The Culture Map
7 min read ⌚
Breaking Through the Invisible Boundaries of Global Business: How People Think, Lead, and Get Things Done
Some time ago, business went global.
Culture, however, didn’t.
Erin Meyer’ “The Culture Map” is your guide to effortlessly transcend the cultural barriers and acquire the much-needed skills to “decode cultures foreign to your own.”
Who Should Read “The Culture Map”? And Why?
It’s only common knowledge that cultures significantly differ from each other and what’s complimentary or conventional in one may be rude and eccentric in another.
If you are a business executive, failing to address this issue may cost you deals worth millions of dollars.
However, even though “The Culture Map” is explicitly written for leaders of international teams who want to rise above cultural clashes in the workplace, Erin Meyer’s exceptional book may help anyone who wants to improve his or her communications skills as well.
About Erin Meyer
Erin Meyer is a Minnesota-born American author and a professor of Cross-Cultural Management at INSEAD in Paris, where she currently lives with her husband and two sons.
She developed her interest in cultural differences while volunteering for Peace Corps in Botswana. Before moving to Paris, Meyer also worked at McKesson, HBOC, and Aperian Global.
In 2013 “Business Inc.” selected her as one of the ten best business school professors worldwide. “The Culture Map” – her only book so far – was published the following year and was met with wide critical acclaim.
In 2017, Meyer was selected as one of the most influential thinkers worldwide by both “Thinkers50” and “HR Magazine.”
Book Summary
At the heart of Erin Meyer’s exceptional book, “The Culture Map,” is an “eight-scale model” which should help managers and leaders of culturally diverse teams improve their effectiveness by offering them a platform to analyze the positioning of one culture relative to another and, thus, correctly decode the meaning of some actions and gestures.
The eight scales in question – and the two extremes between which Erin Meyer scatters many of the world’s countries – are the following:
- Communicating: low-context vs. high-context
• Evaluating: direct negative feedback vs. indirect negative feedback
• Persuading: principles-first vs. applications-first
• Leading: egalitarian vs. hierarchical
• Deciding: consensual vs. top-down
• Trusting: task-based vs. relationship-based
• Disagreeing: confrontational vs. avoids confrontation
• Scheduling: linear-time vs. flexible-time
Meyer dedicates a chapter to each of these eight areas.
And so should we a key lesson – each one borrowing the title of the relevant chapter!

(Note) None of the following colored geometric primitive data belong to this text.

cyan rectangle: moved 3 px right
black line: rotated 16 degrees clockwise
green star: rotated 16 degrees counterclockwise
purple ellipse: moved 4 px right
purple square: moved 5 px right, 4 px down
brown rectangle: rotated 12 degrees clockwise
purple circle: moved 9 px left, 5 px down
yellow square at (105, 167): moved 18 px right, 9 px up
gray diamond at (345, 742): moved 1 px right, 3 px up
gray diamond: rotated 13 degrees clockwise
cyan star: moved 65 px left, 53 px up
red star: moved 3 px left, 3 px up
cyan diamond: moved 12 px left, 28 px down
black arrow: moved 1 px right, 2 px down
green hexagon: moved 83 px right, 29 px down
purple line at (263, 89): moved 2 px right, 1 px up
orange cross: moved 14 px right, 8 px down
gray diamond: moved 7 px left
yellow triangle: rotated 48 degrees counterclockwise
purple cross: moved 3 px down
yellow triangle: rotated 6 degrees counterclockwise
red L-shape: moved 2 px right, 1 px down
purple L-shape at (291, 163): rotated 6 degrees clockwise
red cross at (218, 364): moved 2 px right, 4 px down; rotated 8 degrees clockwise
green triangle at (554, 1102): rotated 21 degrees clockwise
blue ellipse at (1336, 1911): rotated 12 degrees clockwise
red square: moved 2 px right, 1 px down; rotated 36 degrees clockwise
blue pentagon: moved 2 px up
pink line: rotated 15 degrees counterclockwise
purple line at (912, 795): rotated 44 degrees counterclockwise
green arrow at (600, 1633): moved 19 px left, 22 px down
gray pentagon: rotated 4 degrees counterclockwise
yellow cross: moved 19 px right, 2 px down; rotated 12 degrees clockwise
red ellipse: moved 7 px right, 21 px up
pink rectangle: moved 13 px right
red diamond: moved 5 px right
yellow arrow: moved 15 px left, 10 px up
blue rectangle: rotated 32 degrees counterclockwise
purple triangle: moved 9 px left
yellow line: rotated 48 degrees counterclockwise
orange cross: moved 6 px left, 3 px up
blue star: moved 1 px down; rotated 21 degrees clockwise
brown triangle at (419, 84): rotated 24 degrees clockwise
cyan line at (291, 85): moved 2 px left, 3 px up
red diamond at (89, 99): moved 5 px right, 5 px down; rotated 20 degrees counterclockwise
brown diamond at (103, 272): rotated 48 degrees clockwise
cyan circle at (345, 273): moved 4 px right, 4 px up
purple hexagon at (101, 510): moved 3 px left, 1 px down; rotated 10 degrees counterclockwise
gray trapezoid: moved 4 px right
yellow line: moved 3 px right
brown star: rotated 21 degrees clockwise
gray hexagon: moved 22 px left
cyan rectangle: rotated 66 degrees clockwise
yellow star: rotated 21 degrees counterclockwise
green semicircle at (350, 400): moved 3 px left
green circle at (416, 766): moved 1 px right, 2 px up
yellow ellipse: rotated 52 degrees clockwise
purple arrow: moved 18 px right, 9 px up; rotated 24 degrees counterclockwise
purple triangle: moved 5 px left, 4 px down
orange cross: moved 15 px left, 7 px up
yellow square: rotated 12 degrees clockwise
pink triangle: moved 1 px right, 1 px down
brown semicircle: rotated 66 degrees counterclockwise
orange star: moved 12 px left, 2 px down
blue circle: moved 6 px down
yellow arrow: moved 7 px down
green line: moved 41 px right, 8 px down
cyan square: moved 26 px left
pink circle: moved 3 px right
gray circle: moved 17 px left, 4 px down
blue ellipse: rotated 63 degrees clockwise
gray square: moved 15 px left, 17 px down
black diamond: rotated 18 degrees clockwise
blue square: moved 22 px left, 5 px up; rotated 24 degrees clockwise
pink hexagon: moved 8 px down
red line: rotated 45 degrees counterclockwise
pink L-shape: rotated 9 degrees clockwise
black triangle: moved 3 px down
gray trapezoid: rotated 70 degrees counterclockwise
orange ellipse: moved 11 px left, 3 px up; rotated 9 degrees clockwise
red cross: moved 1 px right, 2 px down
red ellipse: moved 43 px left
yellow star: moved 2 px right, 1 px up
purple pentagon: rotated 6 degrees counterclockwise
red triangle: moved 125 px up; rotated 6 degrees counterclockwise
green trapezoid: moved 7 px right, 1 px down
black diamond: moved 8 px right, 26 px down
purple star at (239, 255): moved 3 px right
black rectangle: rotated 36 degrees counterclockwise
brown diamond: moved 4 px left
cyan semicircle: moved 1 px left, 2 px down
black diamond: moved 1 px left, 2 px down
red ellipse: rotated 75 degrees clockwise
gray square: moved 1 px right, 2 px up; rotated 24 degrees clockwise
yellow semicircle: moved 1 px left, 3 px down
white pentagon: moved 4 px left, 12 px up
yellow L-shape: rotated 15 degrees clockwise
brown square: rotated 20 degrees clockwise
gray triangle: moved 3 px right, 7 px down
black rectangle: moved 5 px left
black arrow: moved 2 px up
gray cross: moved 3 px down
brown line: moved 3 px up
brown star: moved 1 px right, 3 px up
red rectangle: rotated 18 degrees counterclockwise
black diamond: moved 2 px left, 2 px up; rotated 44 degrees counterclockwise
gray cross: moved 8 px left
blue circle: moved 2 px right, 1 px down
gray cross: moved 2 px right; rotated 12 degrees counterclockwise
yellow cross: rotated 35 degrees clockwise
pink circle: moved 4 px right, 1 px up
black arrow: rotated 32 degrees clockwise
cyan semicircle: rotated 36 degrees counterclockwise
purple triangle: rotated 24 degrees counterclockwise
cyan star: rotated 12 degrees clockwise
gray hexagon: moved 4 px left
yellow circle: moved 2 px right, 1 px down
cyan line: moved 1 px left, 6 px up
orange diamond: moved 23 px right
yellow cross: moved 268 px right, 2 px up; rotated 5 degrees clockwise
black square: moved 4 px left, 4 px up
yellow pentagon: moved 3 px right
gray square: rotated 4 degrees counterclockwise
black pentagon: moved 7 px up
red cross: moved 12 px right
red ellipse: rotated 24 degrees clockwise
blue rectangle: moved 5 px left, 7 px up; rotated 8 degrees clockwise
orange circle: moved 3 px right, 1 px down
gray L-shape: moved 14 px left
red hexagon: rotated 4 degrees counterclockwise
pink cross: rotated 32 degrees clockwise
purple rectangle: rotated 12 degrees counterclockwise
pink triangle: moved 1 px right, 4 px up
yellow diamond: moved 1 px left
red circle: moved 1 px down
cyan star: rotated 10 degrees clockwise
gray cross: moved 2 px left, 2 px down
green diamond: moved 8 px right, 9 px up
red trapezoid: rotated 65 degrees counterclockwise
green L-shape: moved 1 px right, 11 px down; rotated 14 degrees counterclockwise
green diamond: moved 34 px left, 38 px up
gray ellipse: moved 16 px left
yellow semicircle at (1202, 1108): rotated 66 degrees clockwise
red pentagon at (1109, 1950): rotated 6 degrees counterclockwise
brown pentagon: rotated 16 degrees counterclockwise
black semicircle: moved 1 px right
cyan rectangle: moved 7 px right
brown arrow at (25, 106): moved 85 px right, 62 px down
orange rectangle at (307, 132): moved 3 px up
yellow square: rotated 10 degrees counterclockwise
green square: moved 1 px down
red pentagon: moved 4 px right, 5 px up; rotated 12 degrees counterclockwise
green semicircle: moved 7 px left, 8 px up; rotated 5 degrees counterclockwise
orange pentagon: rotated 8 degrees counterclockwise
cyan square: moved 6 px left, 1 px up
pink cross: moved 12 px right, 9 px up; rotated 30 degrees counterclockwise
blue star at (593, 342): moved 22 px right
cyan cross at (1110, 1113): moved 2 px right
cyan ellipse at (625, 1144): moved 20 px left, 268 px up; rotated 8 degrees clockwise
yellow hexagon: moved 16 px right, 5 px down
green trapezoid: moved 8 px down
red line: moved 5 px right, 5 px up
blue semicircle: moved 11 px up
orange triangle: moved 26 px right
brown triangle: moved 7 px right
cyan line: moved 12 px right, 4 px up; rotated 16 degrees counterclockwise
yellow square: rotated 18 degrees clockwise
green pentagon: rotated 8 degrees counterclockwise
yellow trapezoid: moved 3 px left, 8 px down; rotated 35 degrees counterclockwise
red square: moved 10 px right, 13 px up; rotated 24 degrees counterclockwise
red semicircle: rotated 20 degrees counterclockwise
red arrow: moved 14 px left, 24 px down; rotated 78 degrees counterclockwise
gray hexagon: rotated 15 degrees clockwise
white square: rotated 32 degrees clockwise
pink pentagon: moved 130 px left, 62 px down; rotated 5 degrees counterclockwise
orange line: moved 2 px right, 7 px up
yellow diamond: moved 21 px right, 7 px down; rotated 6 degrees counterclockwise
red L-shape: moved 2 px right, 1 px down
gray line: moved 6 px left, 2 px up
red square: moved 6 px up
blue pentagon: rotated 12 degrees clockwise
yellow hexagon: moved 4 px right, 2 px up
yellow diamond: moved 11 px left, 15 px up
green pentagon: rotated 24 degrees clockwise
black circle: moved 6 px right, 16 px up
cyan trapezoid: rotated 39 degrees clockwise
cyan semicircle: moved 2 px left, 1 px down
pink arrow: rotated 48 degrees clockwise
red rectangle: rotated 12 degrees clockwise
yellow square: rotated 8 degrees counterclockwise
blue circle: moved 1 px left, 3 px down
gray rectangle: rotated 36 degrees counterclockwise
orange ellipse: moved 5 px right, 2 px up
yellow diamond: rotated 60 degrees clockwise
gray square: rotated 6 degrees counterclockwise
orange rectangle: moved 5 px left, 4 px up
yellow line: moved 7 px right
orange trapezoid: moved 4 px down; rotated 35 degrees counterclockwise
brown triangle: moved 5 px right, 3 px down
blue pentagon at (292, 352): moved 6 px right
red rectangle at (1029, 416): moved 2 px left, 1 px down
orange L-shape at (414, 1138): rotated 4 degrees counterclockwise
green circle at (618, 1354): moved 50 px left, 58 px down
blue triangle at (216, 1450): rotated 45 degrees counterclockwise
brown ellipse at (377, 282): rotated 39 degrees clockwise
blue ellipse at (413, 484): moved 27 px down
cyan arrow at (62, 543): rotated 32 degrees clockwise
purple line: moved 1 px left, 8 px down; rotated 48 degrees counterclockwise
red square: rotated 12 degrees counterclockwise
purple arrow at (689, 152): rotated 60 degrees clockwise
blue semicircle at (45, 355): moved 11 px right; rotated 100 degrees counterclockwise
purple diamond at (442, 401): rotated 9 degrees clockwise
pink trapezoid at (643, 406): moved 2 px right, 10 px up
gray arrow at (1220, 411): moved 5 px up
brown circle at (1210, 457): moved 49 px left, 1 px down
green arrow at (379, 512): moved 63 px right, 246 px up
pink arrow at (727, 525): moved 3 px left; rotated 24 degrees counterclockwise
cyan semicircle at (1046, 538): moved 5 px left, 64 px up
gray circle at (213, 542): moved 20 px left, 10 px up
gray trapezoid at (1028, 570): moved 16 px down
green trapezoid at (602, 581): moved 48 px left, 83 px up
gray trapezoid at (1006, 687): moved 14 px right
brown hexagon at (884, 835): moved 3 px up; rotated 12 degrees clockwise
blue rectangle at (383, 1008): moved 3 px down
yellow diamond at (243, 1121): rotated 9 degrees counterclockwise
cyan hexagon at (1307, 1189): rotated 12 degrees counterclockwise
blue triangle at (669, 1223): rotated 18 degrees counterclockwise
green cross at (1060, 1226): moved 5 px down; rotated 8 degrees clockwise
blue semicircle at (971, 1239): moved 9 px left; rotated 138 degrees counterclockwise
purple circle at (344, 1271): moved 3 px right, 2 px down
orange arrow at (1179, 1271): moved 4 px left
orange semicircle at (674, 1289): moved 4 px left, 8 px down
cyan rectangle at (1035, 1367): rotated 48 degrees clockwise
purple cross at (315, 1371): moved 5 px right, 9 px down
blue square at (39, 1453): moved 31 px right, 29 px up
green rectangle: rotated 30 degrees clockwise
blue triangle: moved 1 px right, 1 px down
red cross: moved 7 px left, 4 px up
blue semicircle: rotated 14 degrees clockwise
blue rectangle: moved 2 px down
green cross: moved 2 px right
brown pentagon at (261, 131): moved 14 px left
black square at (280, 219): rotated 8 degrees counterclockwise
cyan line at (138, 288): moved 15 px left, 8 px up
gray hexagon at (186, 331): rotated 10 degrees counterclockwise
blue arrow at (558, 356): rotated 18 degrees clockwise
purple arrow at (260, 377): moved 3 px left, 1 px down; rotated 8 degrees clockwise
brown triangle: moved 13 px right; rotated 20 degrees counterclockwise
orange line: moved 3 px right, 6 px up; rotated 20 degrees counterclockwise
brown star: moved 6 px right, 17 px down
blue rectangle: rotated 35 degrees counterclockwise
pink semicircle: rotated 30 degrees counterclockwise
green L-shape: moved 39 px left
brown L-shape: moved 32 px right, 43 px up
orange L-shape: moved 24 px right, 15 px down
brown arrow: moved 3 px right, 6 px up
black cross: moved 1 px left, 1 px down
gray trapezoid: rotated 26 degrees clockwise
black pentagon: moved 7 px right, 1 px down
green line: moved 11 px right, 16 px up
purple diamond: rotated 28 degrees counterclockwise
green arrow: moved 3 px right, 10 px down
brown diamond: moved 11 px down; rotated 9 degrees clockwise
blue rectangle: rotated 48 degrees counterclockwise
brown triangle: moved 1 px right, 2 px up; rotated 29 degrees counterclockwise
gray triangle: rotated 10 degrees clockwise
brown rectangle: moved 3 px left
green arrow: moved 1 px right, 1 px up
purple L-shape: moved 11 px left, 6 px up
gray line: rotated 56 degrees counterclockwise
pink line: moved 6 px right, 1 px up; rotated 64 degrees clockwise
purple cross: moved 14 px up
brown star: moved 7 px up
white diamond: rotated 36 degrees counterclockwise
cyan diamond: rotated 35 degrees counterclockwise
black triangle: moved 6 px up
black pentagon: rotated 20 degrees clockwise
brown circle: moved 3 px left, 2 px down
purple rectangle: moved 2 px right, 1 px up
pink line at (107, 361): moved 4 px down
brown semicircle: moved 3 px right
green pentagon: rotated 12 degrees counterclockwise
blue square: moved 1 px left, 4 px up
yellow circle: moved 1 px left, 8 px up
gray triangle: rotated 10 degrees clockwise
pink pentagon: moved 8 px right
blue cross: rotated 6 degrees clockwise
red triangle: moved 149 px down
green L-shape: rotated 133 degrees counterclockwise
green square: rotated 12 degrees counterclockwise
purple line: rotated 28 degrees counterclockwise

Key Lessons from “The Culture Map”
1.Listening to the Air: Communicating Across Cultures
2. The Many Faces of Polite: Evaluating Performance and Providing Negative Feedback
3. Why Versus How: The Art of Persuasion in a Multicultural World
4. How Much Respect Do You Want? Leadership, Hierarchy, and Power
5. Big D or Little d: Who Decides, and How?
6. The Head or the Heart: Two Types of Trust and How They Grow
7. The Needle, Not the Knife: Disagreeing Productively
8. How Late Is Late? Scheduling and Cross-Cultural Perceptions of Time
Listening to the Air: Communicating Across Cultures
Communication is a complex thing.
Just listen to a British comedian comparing American and British movies, or an American comparing the humor of both countries.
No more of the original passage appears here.